**** Data shown ****

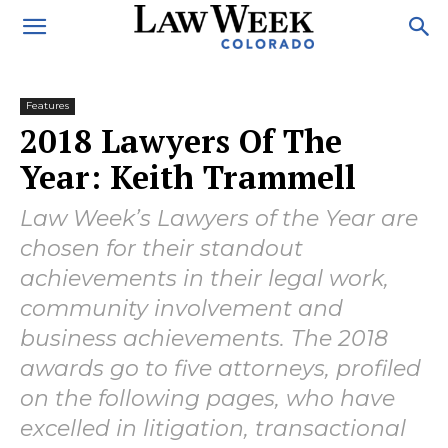
Features
2018 Lawyers Of The
Year: Keith Trammell
Law Week’s Lawyers of the Year are
chosen for their standout
achievements in their legal work,
community involvement and
business achievements. The 2018
awards go to five attorneys, profiled
on the following pages, who have
excelled in litigation, transactional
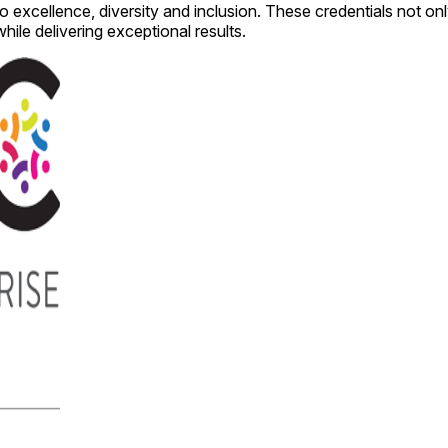
cellence, diversity and inclusion. These credentials not only 
while delivering exceptional results.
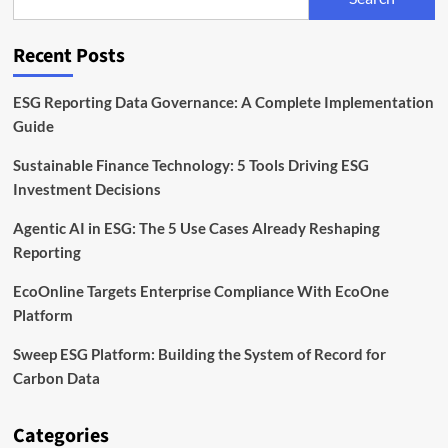
Mission
Under
Incoming
Recent Posts
CEO
ESG Reporting Data Governance: A Complete Implementation
Guide
Sustainable Finance Technology: 5 Tools Driving ESG
Investment Decisions
Agentic AI in ESG: The 5 Use Cases Already Reshaping
Reporting
EcoOnline Targets Enterprise Compliance With EcoOne
Platform
Sweep ESG Platform: Building the System of Record for
Carbon Data
Categories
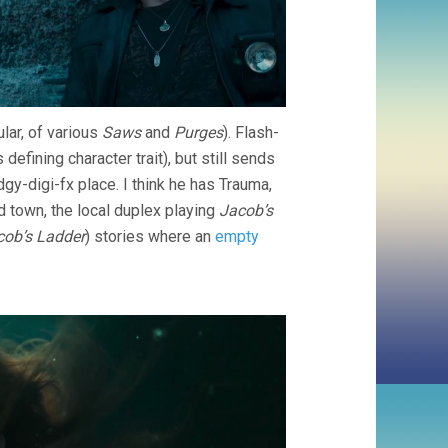
ular, of various
Saws
and
Purges
). Flash-
defining character trait), but still sends
dgy-digi-fx place. I think he has Trauma,
d town, the local duplex playing
Jacob’s
cob’s Ladder
) stories where an
empty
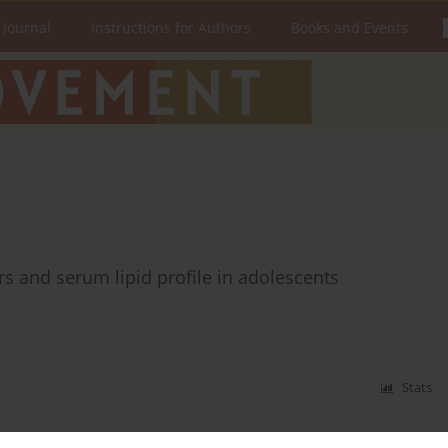
 Journal
Instructions for Authors
Books and Events
s and serum lipid profile in adolescents
Stats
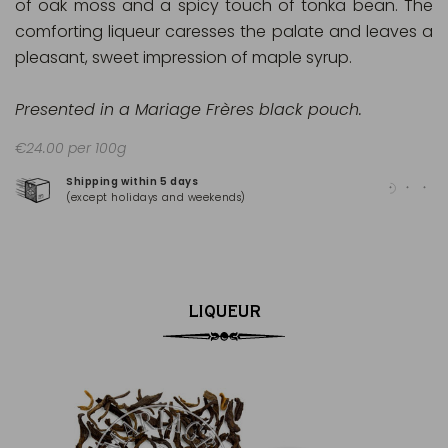
of oak moss and a spicy touch of tonka bean. The
comforting liqueur caresses the palate and leaves a
pleasant, sweet impression of maple syrup.
Presented in a Mariage Frères black pouch.
€24.00 per 100g
Shipping within 5 days
100
(except holidays and weekends)
(Ma
LIQUEUR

****

▶ **What this task involves**:
Each line above from the one containing "Sustainable Finance Technology: 5" through the one containing "defining character trait), but still sends" is to be returned verbatim. Nothing else, and no pictures.

▶ **Result of the task**:
Sustainable Finance Technology: 5 Tools Driving ESG
Investment Decisions
Agentic AI in ESG: The 5 Use Cases Already Reshaping
Reporting
EcoOnline Targets Enterprise Compliance With EcoOne
Platform
Sweep ESG Platform: Building the System of Record for
Carbon Data
Categories
ular, of various
Saws
and
Purges
). Flash-
defining character trait), but still sends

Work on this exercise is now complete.